Much of the research into a cure for retinitis pigmentosa is genotype specific. When Usher 1F Collaborative was founded in December 2013, there was minimal research for type 1F. Today, we have provided significant funding to two major research labs that specialize in Usher Syndrome research. At one lab, significant progress has been made toward creating an animal model of the Usher 1F mutation with plans and a process in place to use this model to test a type of gene therapy. A second lab has achieved major progress toward achieving both gene replacement therapy and stem cell therapy using retinal cells made from patients’ own skin cells. With continued funding, both of these paths have the potential to result in a clinical trial in two to five years.

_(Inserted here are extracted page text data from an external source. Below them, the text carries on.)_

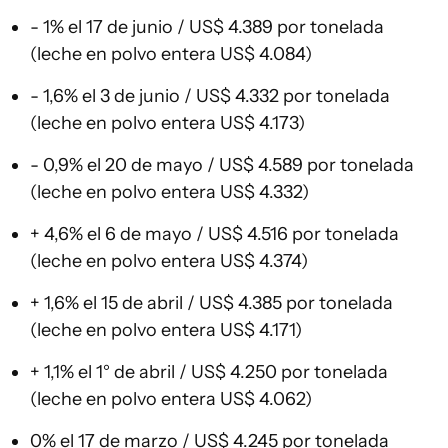
- 1% el 17 de junio / US$ 4.389 por tonelada
(leche en polvo entera US$ 4.084)
- 1,6% el 3 de junio / US$ 4.332 por tonelada
(leche en polvo entera US$ 4.173)
- 0,9% el 20 de mayo / US$ 4.589 por tonelada
(leche en polvo entera US$ 4.332)
+ 4,6% el 6 de mayo / US$ 4.516 por tonelada
(leche en polvo entera US$ 4.374)
+ 1,6% el 15 de abril / US$ 4.385 por tonelada
(leche en polvo entera US$ 4.171)
+ 1,1% el 1° de abril / US$ 4.250 por tonelada
(leche en polvo entera US$ 4.062)
0% el 17 de marzo / US$ 4.245 por tonelada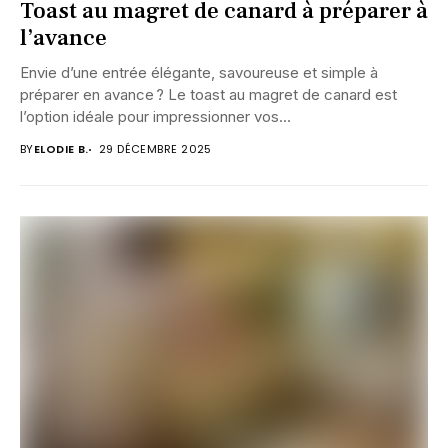
Toast au magret de canard à préparer à
l’avance
Envie d’une entrée élégante, savoureuse et simple à
préparer en avance ? Le toast au magret de canard est
l’option idéale pour impressionner vos...
BY
ELODIE B.
29 DÉCEMBRE 2025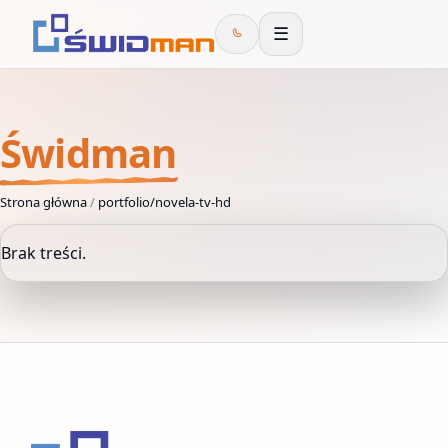
☰
Świdman
Strona główna
/
portfolio/novela-tv-hd
Brak treści.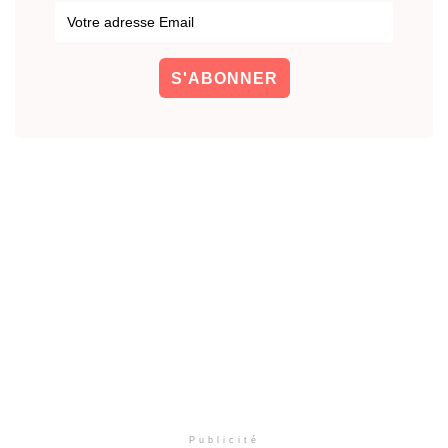
Publicité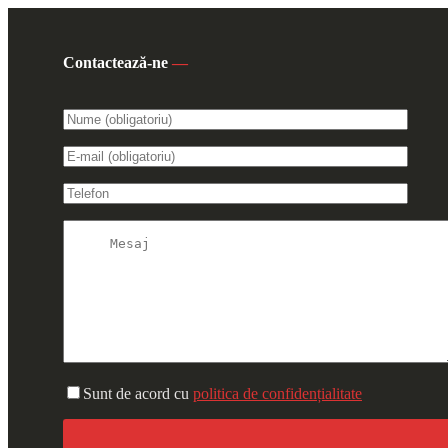
Contactează-ne
—
Sunt de acord cu
politica de confidențialitate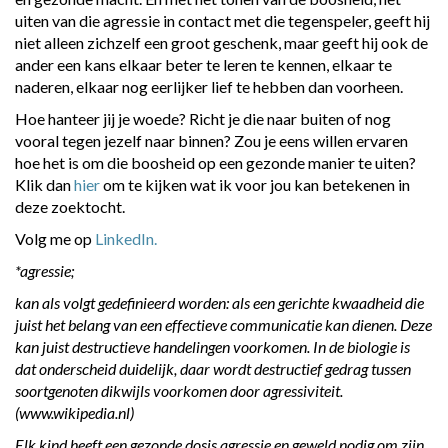
uiten van die agressie in contact met die tegenspeler, geeft hij
niet alleen zichzelf een groot geschenk, maar geeft hij ook de
ander een kans elkaar beter te leren te kennen, elkaar te
naderen, elkaar nog eerlijker lief te hebben dan voorheen.
Hoe hanteer jij je woede? Richt je die naar buiten of nog
vooral tegen jezelf naar binnen? Zou je eens willen ervaren
hoe het is om die boosheid op een gezonde manier te uiten?
Klik dan
hier
om te kijken wat ik voor jou kan betekenen in
deze zoektocht.
Volg me op
LinkedIn.
*agressie;
kan als volgt gedefinieerd worden: als een gerichte kwaadheid die
juist het belang van een effectieve communicatie kan dienen. Deze
kan juist destructieve handelingen voorkomen. In de biologie is
dat onderscheid duidelijk, daar wordt destructief gedrag tussen
soortgenoten dikwijls voorkomen door agressiviteit.
(www.wikipedia.nl)
Elk kind heeft een gezonde dosis agressie en geweld nodig om zijn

Right now, parents of children with type 1F are sitting and watching their children's vision fade while clinical trials for other Usher genotypes are offering encouragement and hope to others. Please help make hope a reality for those with type 1F.
"Fear, panic and down right anger has overtaken our family. As if being deaf and overcoming that obstacle was not enough, we have learned that our son will gradually lose his vision. This is a cruel, unfair disease. We need to find a cure. I will stop at nothing as his mother to raise awareness about Usher Syndrome type 1F."
"He cannot ride a bike because he can’t see other bicyclists or cars until they are right in front of him, when there’s not enough time to stop. He is learning to use a white cane, but like other teenagers, doesn’t like to be seen as different or disabled. His biggest wish is a 'fix' for his vision loss like he has for his deafness."
"With late walking and a bit of poor balance as well as the fact that Harry is of Jewish descent, we pushed for the test for Usher Syndrome in 2013 which resulted in a positive test result in February 2014 for Usher Syndrome type 1F. We are all here and determined to do ourselves out of a job in fundraising and research into a cure for Retinitis Pigmentosa and Usher Syndrome."
"I have so many dreams for the near future to be able to see while traveling the world, seeing and cooking my fabulous foods, being an endurance runner/hiker and seeing my future grandchildren with whatever vision I have left. Yet, I am so hopeful for a miracle treatment or a cure for Usher 1F."